LAETITIA – Et moi pour mon découvert ! Ah l’enfoirée !

GERMAINE – Jamais elle veut nous compter la moindre heure sup.

MARTINE  (à la directrice) - Eh ben la ma vieille, désormais tu vas plus y échapper. ! Déjà là ce soir, otages ou pas otages, Germaine et moi, ça fait déjà … (Elle regarde sa montre.) 18 minutes et 47 secondes qu’on devrait être partie.

GERMAINE – Et tout ça payé double ! Triple si c’est compensé en RTT.

MARTINE – Travaillez plus pour gagnez plus, ça c’est un slogan qui pourrait marcher !

FANNY (à la directrice) – Mais au fait, vous… Pourquoi vous nous avouez cette histoire de fric piqué dans les coffres ? Après tout, on ne sait ni ce qu’il y a dans les coffres, ni ce qu’il y manque…

On n’y aurait vu que du feu nous à vos… vos  “emprunts“ !

GINETTE – Que du feu, que du feu… A moins qu’il y ait ici quelqu’un qui ait un coffre au sous-sol et qui puisse s’apercevoir qu’il y a eu un vol…

LA DIRECTRICE – Mais non pas un vol, voyons ! De petits emprunts ! Juste de petits emprunts !

GINETTE – Des emprunts dont certains dans le coffre de quelqu’un qui est ici ! Monsieur Albert par exemple ?
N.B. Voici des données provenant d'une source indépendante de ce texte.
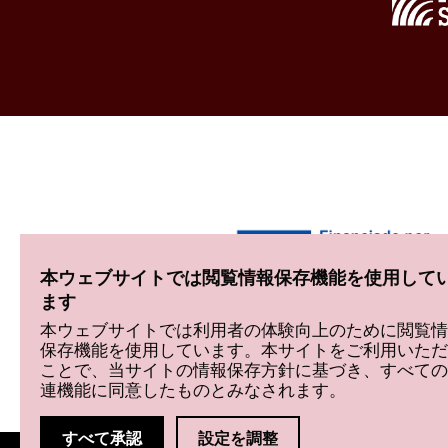
本ウェブサイトでは閲覧情報保存機能を使用して
ます
本ウェブサイトでは利用者の体験向上のために閲覧情
保存機能を使用しています。本サイトをご利用いただ
ことで、当サイトの情報保存方針に基づき、すべての
連機能に同意したものとみなされます。
すべて承認
設定を調整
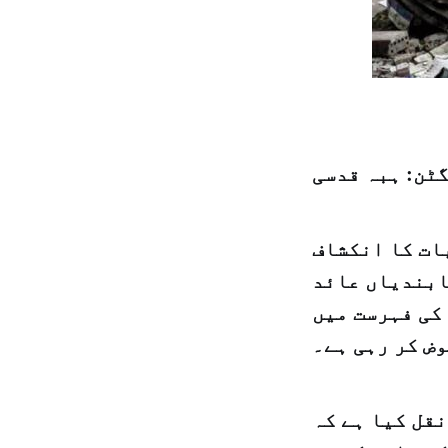
ٹن: ہبہ قدسی
ات کا انکشاف
ابندیاں عائد
کی فہرست میں
ض کر رہی ہے۔
قل کیا ہے کہ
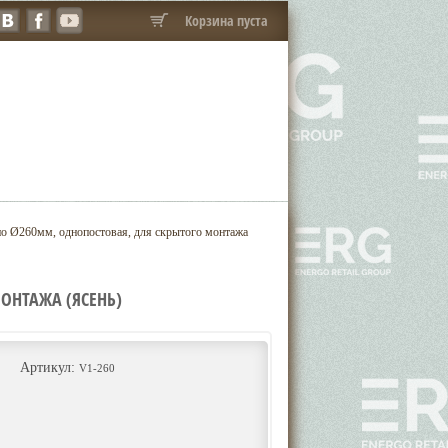
Корзина пуста
о Ø260мм, однопостовая, для скрытого монтажа
ОНТАЖА (ЯСЕНЬ)
Артикул:
V1-260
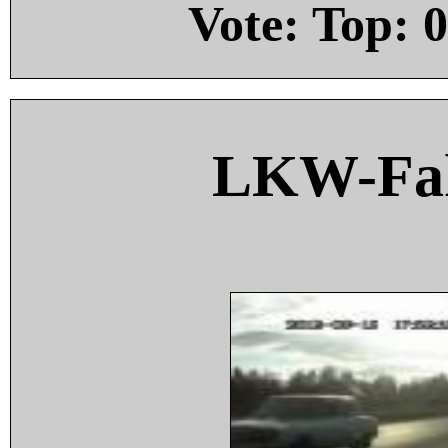
Vote: Top:
0
LKW-Fah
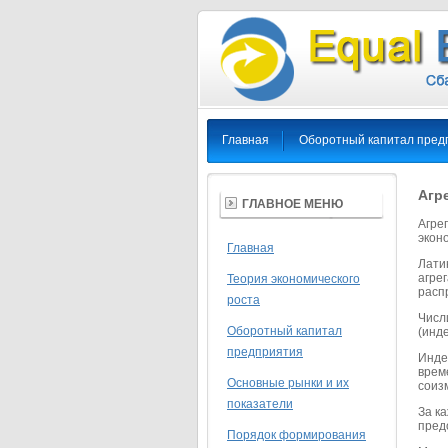
Главная
Оборотный капитал пред
Агр
ГЛАВНОЕ МЕНЮ
Агре
экон
Главная
Лати
агре
Теория экономического
расп
роста
Числ
Оборотный капитал
(инде
предприятия
Инде
време
Основные рынки и их
соиз
показатели
За к
пред
Порядок формирования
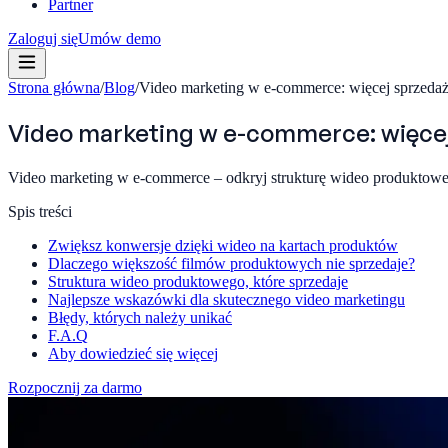
Partner
Zaloguj się
Umów demo
Strona główna
/
Blog
/
Video marketing w e-commerce: więcej sprzeda
Video marketing w e-commerce: więce
Video marketing w e-commerce – odkryj strukturę wideo produktowe
Spis treści
Zwiększ konwersje dzięki wideo na kartach produktów
Dlaczego większość filmów produktowych nie sprzedaje?
Struktura wideo produktowego, które sprzedaje
Najlepsze wskazówki dla skutecznego video marketingu
Błędy, których należy unikać
F.A.Q
Aby dowiedzieć się więcej
Rozpocznij za darmo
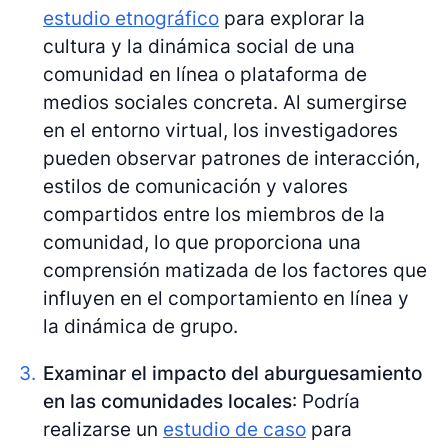
estudio etnográfico
para explorar la
cultura y la dinámica social de una
comunidad en línea o plataforma de
medios sociales concreta. Al sumergirse
en el entorno virtual, los investigadores
pueden observar patrones de interacción,
estilos de comunicación y valores
compartidos entre los miembros de la
comunidad, lo que proporciona una
comprensión matizada de los factores que
influyen en el comportamiento en línea y
la dinámica de grupo.
Examinar el impacto del aburguesamiento
en las comunidades locales
: Podría
realizarse un
estudio de caso
para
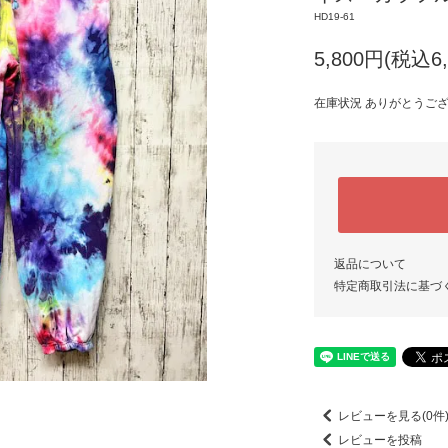
HD19-61
5,800円(税込6,
在庫状況 ありがとうご
返品について
特定商取引法に基づ
レビューを見る(0件
レビューを投稿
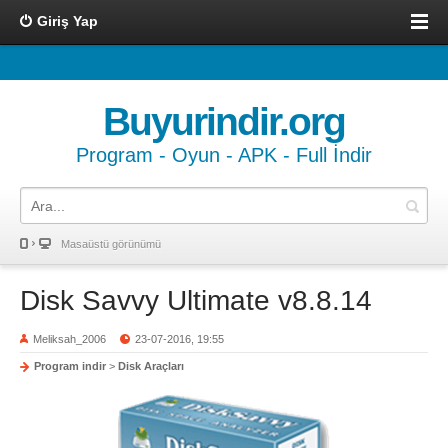
Giriş Yap
Buyurindir.org
Program - Oyun - APK - Full İndir
Masaüstü görünümü
Disk Savvy Ultimate v8.8.14
Meliksah_2006
23-07-2016, 19:55
Program indir
>
Disk Araçları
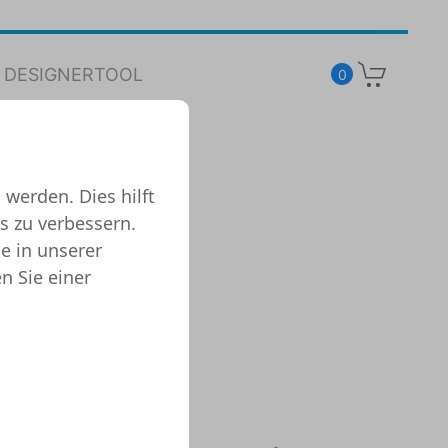
DESIGNERTOOL
0
 werden. Dies hilft
s zu verbessern.
e in unserer
n Sie einer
ALBERT – Mon coffre ! Ah la salope !

             Albert se précipite sur la directrice.

LA DIRECTRICE (fuyant devant Albert) – Des emprunts ! Ce ne sont que de tout petits emprunts !

GINETTE – Eh oui ! Dans le coffre de monsieur Albert ! (Triomphante.) Je m’en doutais : emprunt dans le mille !

La situation libère  les rancoeurs internes à la banque.

MARTINE – Vas-y Albert ! Attrape- la !

GERMAINE – Ouais, Pète lui la gueule : 30 ans de boulot, on en a vu défiler des chefs d’agence !

Mais une pareille tortionnaire : jamais !

RENAUD (il peut chanter)  – Jamais vu pareille tortionnaire, à part peut-être madame Thatcher !

LA DIRECTRICE  – Au secours ! Je vais rembourser, je vous promets, je vais rembourser !...

MARTINE – L’écoute-pas Albert, saigne la !

JOHNNY (il s’interpose avec son révolver) – Oh oh oh ! On se calme !

GINETTE – Voyons… Monsieur Albert. Vous ! Bébert l’arnaqueur, 15 ans d’exploits et de cavale, sans jamais la moindre menace, jamais la moindre violence… Et là…

ALBERT (reprenant son calme) – Pardonnez-moi ! Sans doute le fait de me trouver cette fois dans le rôle du pigeon… Insupportable !... (A la directrice.)  Tu m’as piqué combien ?

LA DIRECTRICE (prostrée dans un coin) – Ben… Faut que je regarde mon carnet … (Elle sort un carnet de sa poche devant les autres éberlués.)… Voyons, voyons… (Ragaillardi.) Voilà, voila ! Alors : Mazzoli Alberto, coffre D42… 300 000€ !

ALBERT– 300 000€ ?… Bon ça va encore ! Ouf !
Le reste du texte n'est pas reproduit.